It is natural to be angry and upset when you are served with an anti-harassment petition. Some people might act before thinking and seek to contact the petitioner. (The petitioner is the person asking the court for an order. You, the person defending against the order, is the respondent.) Along with the petition, you should have been served with a temporary order. The temporary order may prohibit you from contacting the petitioner in any way, including going near the petitioner, sending emails, telephoning or asking others to do those things. It is very easy to not think clearly when you are upset, to violate the temporary order, and to find yourself with a serious criminal problem. Don't go there.
Determine Hearing Date
The day the petitioner filed the petition and got a temporary order, a hearing date was set. The hearing date is the day you must attend court to defend against the requested relief. You will want to get sufficient time off from work to attend court as soon as possible. You can find the date of the hearing on the temporary order.
Contact an Attorney
There are many potential issues regarding things like venue, jurisdiction, evidence, notice and local rules that an attorney can assess the importance of in your particular case. Many attorneys give a free initial consultation. You will need to contact an attorney quickly because your hearing is usually two weeks or less from the time you are served, and getting an appointment may be difficult. An attorney can also analyze whether the facts in your case are likely to result in the petitioner succeeding under the law of anti-harassment, help you determine when your response is due, help you prepare an effective response, and help you prepare properly for court.

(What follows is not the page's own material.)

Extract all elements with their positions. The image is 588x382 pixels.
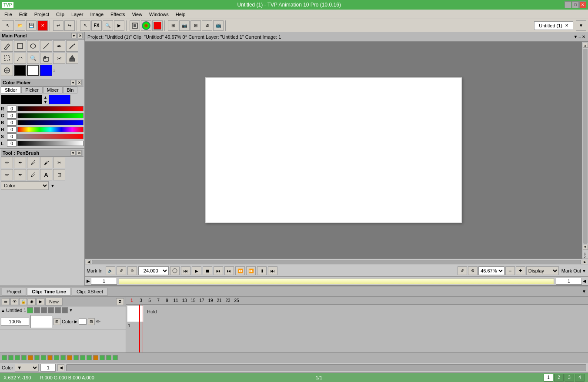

Determine whether you care if the order is put into place
The petition should detail what the petitioner is seeking. You may not care if the order is put into place. Even if that is the case, it might be wise to attend the hearing so that an order worse than the one requested is not put into place. If you do care if the order is put into place then you need to defend yourself or hire an attorney to help you.
Analyze whether the petitioner has a good case
Just because the petitioner obtained a temporary order does not mean that the court will grant the petitioner a similar order, for a longer period, at the hearing. The petitioner has the burden to prove the elements of harassment by a preponderance of the evidence. The elements the petitioner has to prove include 1) that you acted knowingly and willfully 2) that there was a "course of conduct" 3) that your acts were directed at the petitioner 4) that the acts seriiously alarm, annoy, harass or is detrimental to the petitioner and 5) your acts serve no legitimate or lawful purpose. See RCW 10.14.020(1). Knowing that these are the things the petitioner has to prove, will guide you regarding what information you present. A course of conduct means a series of acts evidencing a continuity of purpose. The petitioner needs to prove not only that the conduct caused the petitioner distress but that it would cause a reasonable person substantial emotional distress
Assess your possible defenses
Of course you will want to testify about what is untrue or inaccurate in the petitioner's rendition of the facts. Are there documents or other witnesses who can verify your version of the facts? If yes, you should consider whether you can present the witness live at the hearing or through a written document called a declaration. Your defenses can include showing that the petitioner did not present enough evidence to establish the previously discussed elements and presenting information to show your acts served a legitimate purpose. In assessing what occurred, the court may consider a) whether the contact was initiated by the respondent or both parties, b) whether the petitioner made it clear no further contact was wanted and c) whether your conduct appears designed to alarm, annoy or harass the petitioner.
Respond in writing to petition
Many respondents do not respond to the allegations in writing. It is easier to be clear in writing. You should carefully refute anything that is untrue or inaccurate. It is best to get your points across in as many ways as possible, by a written testimony and by your oral testimony at the hearing. The written information should declare under penalty of perjury under the laws of the State of Washington that it is true and of course it should be true. It may be wise to give some background. You may want an attorney to review the writing so it is logical, concise, does not make your case worse and does not contain hearsay or have other evidentary problems.
Draft a motion regarding evidence
The rules of evidence need not apply to these hearings but the court may apply the rules of evidence. See ER 1101(c)(4). Depending on what the petitioner presented to obtain the tempoary order, you may consider a written motion to ask the court to apply the rules of evidence and the bases you have for excluding information. You will probably need to have an attorney help you with this step.
Prepare for court
Court is a scary situation for untrained people. You should practice what you're going to say. One of the hardest things is not saying things that make the situation worse. Also difficult, is being able to hear and respond to new and unexpected information the petitioner brings up unexpectedly at the hearing. You should dress up, think about your non-verbal communication and not show your anger, frustration and disgust. Many times respondents interrupt the judge, speak when it is not their turn, shake their heads and generally act disrespectfully of the court or the petitioner. Often, this behavior influences the judge unconsciously and sabotages your likelihood of success.
File a timely appeal
If you do not like the decision at the hearing, you can ask that judicial officer to reconsider. If the judicial officer is a commissioner, you can ask for the matter to be reviewed by a judge. You can appeal to the court of appeals. However, you have severe time limits for all of these steps and so you should investigate your appeal options immediately after the hearing. Of course, your chances of success on appeal, depend a great deal on how well you prepared for and performed at the hearing.